Affaire Méric : pain béni pour justifier la répression contre la Résistance nationale !

Publié le par La rédaction

Yves Darchicourt

Qu'on arrête de bourrer le mou du citoyen ! Même si c'est prêcher dans le désert, il est quand même temps de remettre les pendules à l'heure, tant sur le déroulement de l'affaire et l'enquête que sur sa récupération politico-médiatique.

Un méchant hasard fait se rencontrer à la même vente de fringues un bcbg étudiant sciencepolitisé à l'ultra-gauche et un front bas du populaire au "look" insupportable pour un révolutionnaire salonard. Lequel a joué au roquet et provoqué l'autre ? Qui a présumé de ses muscles et déclenché la funeste bagarre ? On sait bien qu'un policier un temps soit peu professionnel et obeissant peut, outre sélectionner les témoins, faire dire tout et son contraire à ces mêmes témoins; dans cette affaire, le directeur d'enquête - celui qui "dirige" au sens propre donc ici qui "oriente" - est le Parquet de Paris, c'est à dire le ministre de l'intérieur...dont on connaît le sectarisme haineux envers ce qui, même de fort loin, évoque pour lui les adversaires du mondialisme et du politiquement correct. Nul doute que l'enquête sera rondement menée et accablante pour ceux que les médias ont eu consigne de désigner comme uniques responsables et coupables obligés, comme ce fut le cas à Lille lors de la rixe opposant "skins" et invertis aux abords d'un bar gay ou lors de la Manif'pour tous où les policiers infiltrés par Valls ont caillassés leurs collègues CRS ou Gardes Mobiles pour susciter les troubles et en faire accuser les jeunes nationalistes.

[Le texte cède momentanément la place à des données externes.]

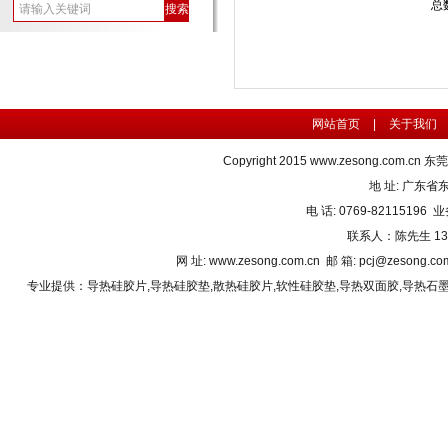
总
网站首页
|
关于我们
Copyright 2015
www.zesong.com.cn
东莞
地 址: 广东
电 话: 0769-82115196 业
联系人：陈先生 1382
网 址: www.zesong.com.cn 邮 箱: pcj@zesong.
专业提供：
导热硅胶片
,
导热硅胶垫
,
散热硅胶片
,
软性硅胶垫
,
导热双面胶
,
导热石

L'afaire est évidemment pain béni pour tous les politiciens du Système à l'unisson dans les cris d'orfraies poussés du Front de Gauche au Front Marino-poreux en passant par l'UMPS et le centre mou. Haro sur la droite nationale, radicale, identitaire et solidariste et ce même si elle n'a rien à voir dans le fait divers. Il est quand même stupéfiant de voir les gauchistes présentés comme des politiques responsables, respectueux de la république et de la démocratie, victimes de l'intolérance et du fâchisme. Ceux de ma génération qui sont comme moi passés par Occident, Ordre Nouveau, le Parti des Forces Nouvelles et le Front National d'avant sa déliquescence marinienne pourront en témoigner : durant des années, il ne fut quasiment jamais possible de distribuer des tracts, de coller des affiches, de tenir une permanence ou d'organiser une réunion publique sans devoir faire face aux agressions les plus violentes des groupes gauchistes et de leurs supplétifs exotiques. C'est encore le cas aujourd'hui quand ils sont ragaillardis par le sniff et suffisamment supérieurs en nombre; sans compter  - o tempora o mores - qu'ils n'hésitent plus à aller pleurer au commissariat le plus proche quand ils se prennent une raclée vite et favorablement médiatisée.

Car les admirateurs de Lénine, de Trotsky, de Staline, de Mao, de Pol Pot et de Castro - c'est à dire des plus grands criminels politiques de l'Histoire -  bénéficient de la complaisance des institutions du Système et de la sympathie à peine voilée de la médiacratie, il est vrai amplement fournie en petits bourges de Sciences Po.

Et cela durera tant que ne sera pas donné le grand coup de balai salvateur, peut-être dans les urnes, plus certainement dans la rue.